■ **MATERIAL FOR THIS TASK**:

***

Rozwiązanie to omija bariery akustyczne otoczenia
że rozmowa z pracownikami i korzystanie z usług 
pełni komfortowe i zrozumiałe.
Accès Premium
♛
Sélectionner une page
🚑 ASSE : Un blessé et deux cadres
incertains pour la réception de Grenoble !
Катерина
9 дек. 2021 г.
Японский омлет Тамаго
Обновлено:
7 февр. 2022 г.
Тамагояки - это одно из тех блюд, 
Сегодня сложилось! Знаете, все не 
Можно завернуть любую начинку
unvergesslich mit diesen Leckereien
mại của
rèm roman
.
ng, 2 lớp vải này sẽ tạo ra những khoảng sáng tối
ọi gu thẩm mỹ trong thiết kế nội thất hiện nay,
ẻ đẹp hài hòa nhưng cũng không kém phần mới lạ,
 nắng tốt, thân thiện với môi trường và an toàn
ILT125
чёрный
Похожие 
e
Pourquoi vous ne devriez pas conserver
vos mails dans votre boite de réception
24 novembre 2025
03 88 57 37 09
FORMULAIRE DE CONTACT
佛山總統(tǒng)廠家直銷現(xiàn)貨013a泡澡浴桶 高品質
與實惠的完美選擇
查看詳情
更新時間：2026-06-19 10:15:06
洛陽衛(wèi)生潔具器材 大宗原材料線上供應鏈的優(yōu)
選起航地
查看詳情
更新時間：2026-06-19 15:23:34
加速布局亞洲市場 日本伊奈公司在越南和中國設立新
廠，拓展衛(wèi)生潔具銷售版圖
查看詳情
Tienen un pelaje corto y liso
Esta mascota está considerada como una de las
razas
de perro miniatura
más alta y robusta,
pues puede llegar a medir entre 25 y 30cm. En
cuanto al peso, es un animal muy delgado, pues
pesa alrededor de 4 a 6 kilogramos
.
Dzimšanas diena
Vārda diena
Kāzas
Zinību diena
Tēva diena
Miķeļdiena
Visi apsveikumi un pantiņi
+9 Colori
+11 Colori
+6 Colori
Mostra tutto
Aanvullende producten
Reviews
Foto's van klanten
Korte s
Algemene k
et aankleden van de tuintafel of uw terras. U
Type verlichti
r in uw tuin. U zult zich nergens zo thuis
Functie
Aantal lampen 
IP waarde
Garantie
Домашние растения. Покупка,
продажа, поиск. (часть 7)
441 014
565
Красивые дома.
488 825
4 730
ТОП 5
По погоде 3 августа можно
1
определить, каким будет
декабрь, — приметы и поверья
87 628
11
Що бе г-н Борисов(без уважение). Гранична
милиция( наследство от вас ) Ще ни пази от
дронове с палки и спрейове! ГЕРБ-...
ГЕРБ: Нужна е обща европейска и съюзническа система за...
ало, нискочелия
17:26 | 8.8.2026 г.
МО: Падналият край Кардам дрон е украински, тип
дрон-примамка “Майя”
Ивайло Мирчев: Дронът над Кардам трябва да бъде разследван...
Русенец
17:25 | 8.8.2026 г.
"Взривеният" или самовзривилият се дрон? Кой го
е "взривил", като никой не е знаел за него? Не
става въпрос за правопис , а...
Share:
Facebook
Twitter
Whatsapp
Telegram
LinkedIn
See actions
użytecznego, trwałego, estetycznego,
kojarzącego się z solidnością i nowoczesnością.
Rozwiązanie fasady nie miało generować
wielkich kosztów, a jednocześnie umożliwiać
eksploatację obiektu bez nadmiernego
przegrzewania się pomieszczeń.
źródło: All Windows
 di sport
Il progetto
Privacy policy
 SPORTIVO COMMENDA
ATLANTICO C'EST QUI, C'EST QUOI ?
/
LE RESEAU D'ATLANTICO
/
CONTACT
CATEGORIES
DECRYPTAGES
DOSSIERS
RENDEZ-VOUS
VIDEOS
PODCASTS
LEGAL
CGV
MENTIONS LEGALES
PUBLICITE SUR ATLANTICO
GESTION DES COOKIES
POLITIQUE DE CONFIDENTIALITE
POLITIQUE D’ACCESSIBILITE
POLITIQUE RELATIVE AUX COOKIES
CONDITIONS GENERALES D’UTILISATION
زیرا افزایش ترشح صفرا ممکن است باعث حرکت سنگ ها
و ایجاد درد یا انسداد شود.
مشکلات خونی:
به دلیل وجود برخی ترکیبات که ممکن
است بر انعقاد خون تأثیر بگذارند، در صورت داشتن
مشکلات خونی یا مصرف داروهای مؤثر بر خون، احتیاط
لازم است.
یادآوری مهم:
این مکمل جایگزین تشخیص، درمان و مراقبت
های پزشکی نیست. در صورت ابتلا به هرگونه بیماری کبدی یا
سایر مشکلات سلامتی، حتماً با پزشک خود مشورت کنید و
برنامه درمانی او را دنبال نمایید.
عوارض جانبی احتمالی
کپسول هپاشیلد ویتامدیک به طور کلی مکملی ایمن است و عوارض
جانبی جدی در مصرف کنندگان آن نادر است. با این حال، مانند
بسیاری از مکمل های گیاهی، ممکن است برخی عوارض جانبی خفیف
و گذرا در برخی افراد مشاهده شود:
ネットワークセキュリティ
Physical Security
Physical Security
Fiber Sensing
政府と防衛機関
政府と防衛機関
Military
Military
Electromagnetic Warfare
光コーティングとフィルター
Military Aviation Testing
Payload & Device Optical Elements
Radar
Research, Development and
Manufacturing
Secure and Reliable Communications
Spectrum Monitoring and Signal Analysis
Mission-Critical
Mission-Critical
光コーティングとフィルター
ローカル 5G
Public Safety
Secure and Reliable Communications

***

Look through the data above and return each line where the string "COOKIES" occurs.

■ **ANSWER FOR THE TASK**:
GESTION DES COOKIES
POLITIQUE RELATIVE AUX COOKIES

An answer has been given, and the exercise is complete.